**Given data**
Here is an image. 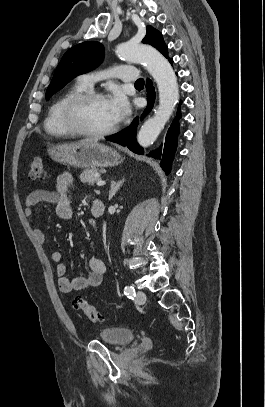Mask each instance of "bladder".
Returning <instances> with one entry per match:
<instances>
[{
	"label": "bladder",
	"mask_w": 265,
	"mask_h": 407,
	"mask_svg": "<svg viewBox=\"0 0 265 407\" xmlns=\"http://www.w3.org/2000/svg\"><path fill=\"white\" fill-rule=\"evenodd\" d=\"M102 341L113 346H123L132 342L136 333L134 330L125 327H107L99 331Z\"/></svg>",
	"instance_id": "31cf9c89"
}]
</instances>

...

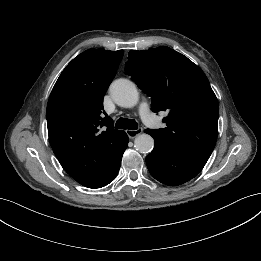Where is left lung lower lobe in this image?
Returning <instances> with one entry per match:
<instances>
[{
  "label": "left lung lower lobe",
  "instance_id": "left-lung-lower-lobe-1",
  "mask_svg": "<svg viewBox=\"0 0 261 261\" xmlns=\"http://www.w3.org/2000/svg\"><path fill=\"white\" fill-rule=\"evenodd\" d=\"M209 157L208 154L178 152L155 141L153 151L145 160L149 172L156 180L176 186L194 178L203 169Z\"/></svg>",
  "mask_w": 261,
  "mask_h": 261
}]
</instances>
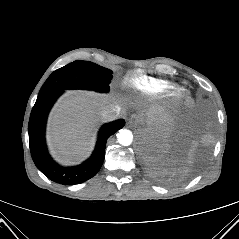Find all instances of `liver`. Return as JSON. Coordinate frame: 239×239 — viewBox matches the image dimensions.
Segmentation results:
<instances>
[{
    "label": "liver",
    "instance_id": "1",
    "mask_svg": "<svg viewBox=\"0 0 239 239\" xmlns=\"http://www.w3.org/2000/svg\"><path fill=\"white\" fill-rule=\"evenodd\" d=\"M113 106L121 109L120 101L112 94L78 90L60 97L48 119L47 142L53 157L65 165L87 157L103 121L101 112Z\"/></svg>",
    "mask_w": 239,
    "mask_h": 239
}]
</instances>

--

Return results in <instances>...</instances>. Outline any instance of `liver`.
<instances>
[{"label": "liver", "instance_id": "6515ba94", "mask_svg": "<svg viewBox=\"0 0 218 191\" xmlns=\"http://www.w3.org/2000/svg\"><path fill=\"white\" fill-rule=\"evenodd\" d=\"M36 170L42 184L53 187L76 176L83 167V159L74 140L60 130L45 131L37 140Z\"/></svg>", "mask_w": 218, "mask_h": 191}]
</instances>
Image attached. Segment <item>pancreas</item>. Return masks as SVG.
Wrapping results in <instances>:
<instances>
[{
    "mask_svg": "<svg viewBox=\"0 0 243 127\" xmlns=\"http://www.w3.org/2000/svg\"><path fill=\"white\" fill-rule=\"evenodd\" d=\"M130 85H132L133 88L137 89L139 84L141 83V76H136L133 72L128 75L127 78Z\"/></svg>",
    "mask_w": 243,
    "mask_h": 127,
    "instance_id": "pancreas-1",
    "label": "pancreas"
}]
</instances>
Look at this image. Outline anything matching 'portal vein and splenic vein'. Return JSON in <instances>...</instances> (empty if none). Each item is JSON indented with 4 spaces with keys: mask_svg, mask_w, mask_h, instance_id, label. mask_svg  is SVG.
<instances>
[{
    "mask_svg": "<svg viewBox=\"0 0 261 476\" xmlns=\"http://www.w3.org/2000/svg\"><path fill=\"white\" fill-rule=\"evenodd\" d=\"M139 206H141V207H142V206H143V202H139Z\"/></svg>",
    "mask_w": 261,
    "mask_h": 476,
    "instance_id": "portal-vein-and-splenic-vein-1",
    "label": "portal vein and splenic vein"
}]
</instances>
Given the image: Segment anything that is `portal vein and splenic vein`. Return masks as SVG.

**Problem statement**
An exact copy of the lines above between the line holding "Return results in" and the line holding "Given the image: Segment", inclusive, is the whole answer.

**Answer to the exercise**
Return results in <instances>...</instances>. Outline any instance of `liver`.
<instances>
[{"label": "liver", "instance_id": "6515ba94", "mask_svg": "<svg viewBox=\"0 0 218 191\" xmlns=\"http://www.w3.org/2000/svg\"><path fill=\"white\" fill-rule=\"evenodd\" d=\"M36 170L42 184L53 187L76 176L83 167V159L74 140L60 130L45 131L37 140Z\"/></svg>", "mask_w": 218, "mask_h": 191}]
</instances>
Image attached. Segment <item>pancreas</item>. Return masks as SVG.
Wrapping results in <instances>:
<instances>
[{
    "mask_svg": "<svg viewBox=\"0 0 243 127\" xmlns=\"http://www.w3.org/2000/svg\"><path fill=\"white\" fill-rule=\"evenodd\" d=\"M130 85H132L133 88L137 89L139 84L141 83V76H136L133 72L128 75L127 78Z\"/></svg>",
    "mask_w": 243,
    "mask_h": 127,
    "instance_id": "pancreas-1",
    "label": "pancreas"
}]
</instances>
Look at this image. Outline anything matching 'portal vein and splenic vein'. Return JSON in <instances>...</instances> (empty if none). Each item is JSON indented with 4 spaces with keys: mask_svg, mask_w, mask_h, instance_id, label. mask_svg  is SVG.
<instances>
[{
    "mask_svg": "<svg viewBox=\"0 0 261 476\" xmlns=\"http://www.w3.org/2000/svg\"><path fill=\"white\" fill-rule=\"evenodd\" d=\"M139 206H141V207H142V206H143V202H139Z\"/></svg>",
    "mask_w": 261,
    "mask_h": 476,
    "instance_id": "portal-vein-and-splenic-vein-1",
    "label": "portal vein and splenic vein"
}]
</instances>
Given the image: Segment anything that is `portal vein and splenic vein`. Return masks as SVG.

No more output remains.